**Supplied data:**
------------------------------------------------

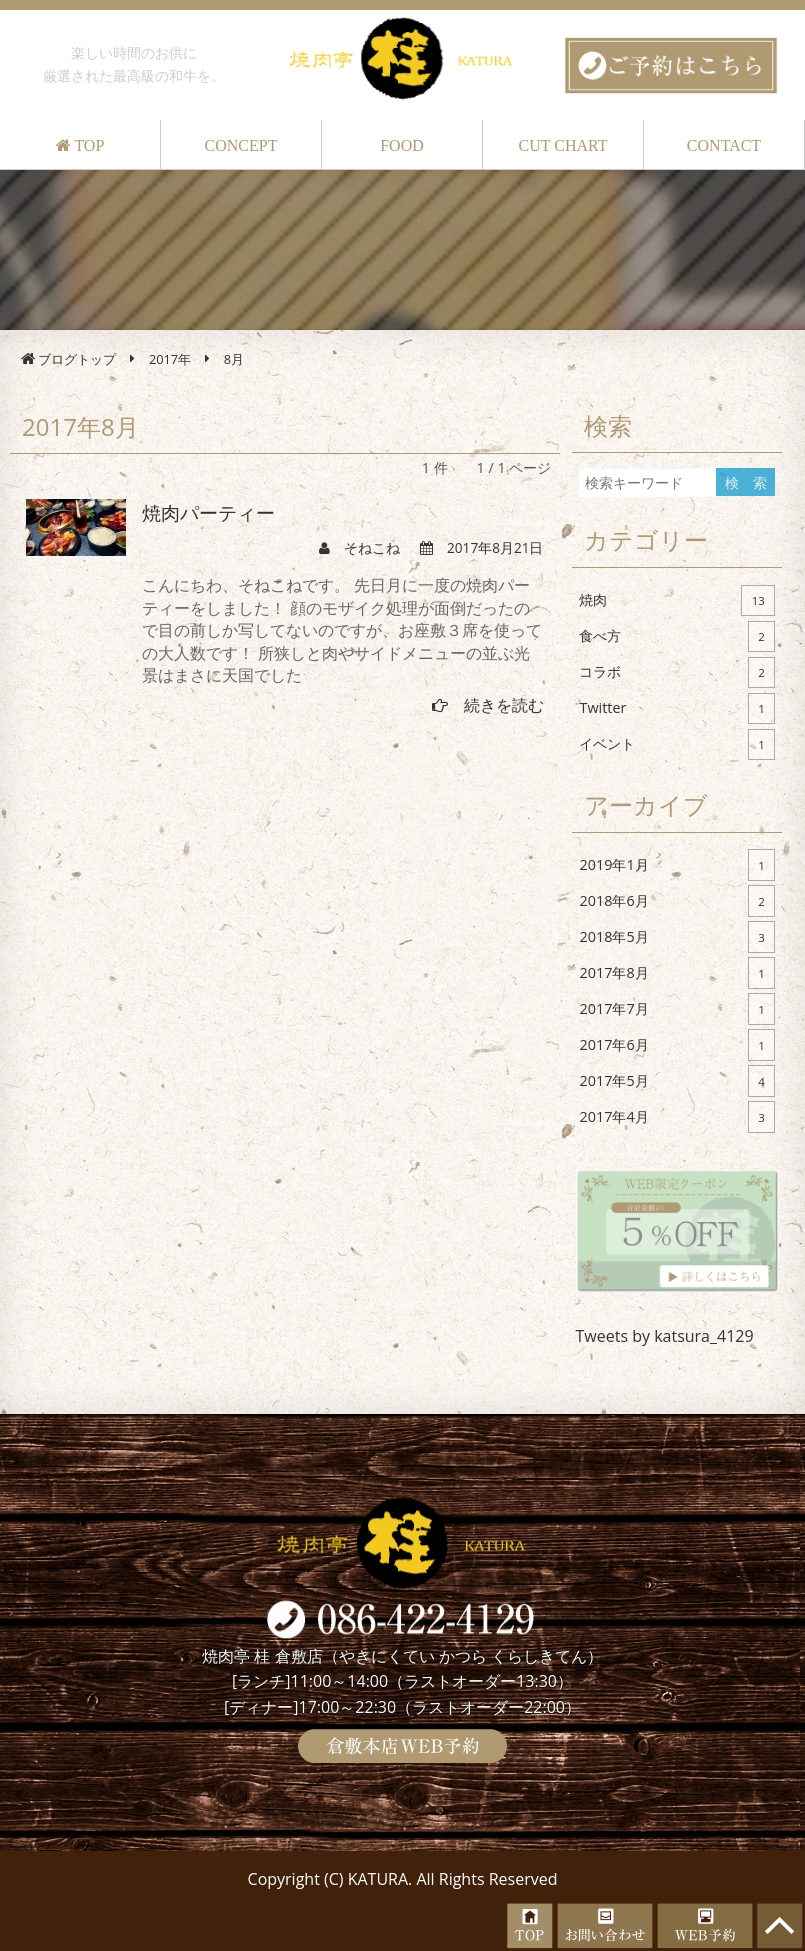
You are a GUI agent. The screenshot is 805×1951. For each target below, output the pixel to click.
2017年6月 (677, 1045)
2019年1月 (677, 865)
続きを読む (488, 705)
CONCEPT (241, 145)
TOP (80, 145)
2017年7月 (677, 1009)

------------------------------------------------

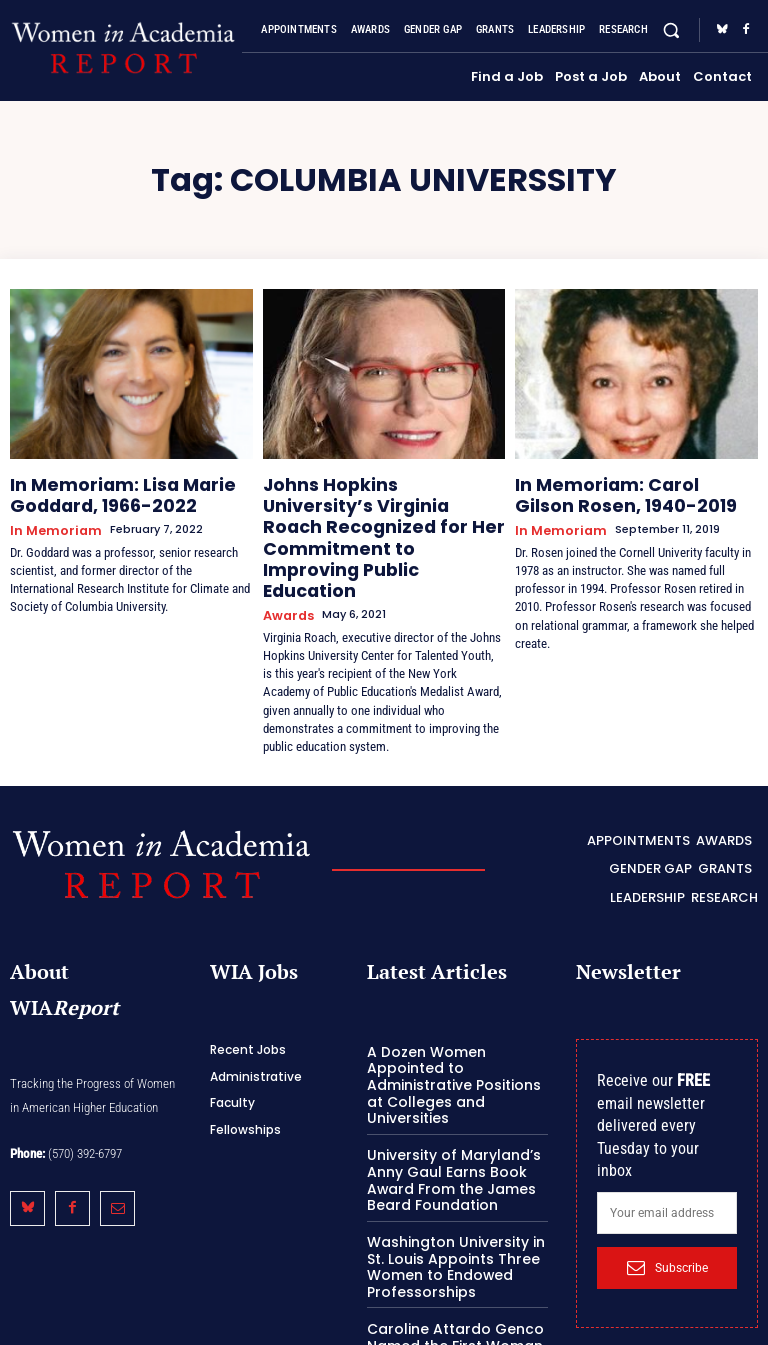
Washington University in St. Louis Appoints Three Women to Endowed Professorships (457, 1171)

------------------------------------------------

**Work item:**
From the data above, reproduce word for word the lines running from the line with "You are a GUI" to the line with "2017年7月 (677, 1009)", ends included.

**Expected output:**
You are a GUI agent. The screenshot is 805×1951. For each target below, output the pixel to click.
2017年6月 (677, 1045)
2019年1月 (677, 865)
続きを読む (488, 705)
CONCEPT (241, 145)
TOP (80, 145)
2017年7月 (677, 1009)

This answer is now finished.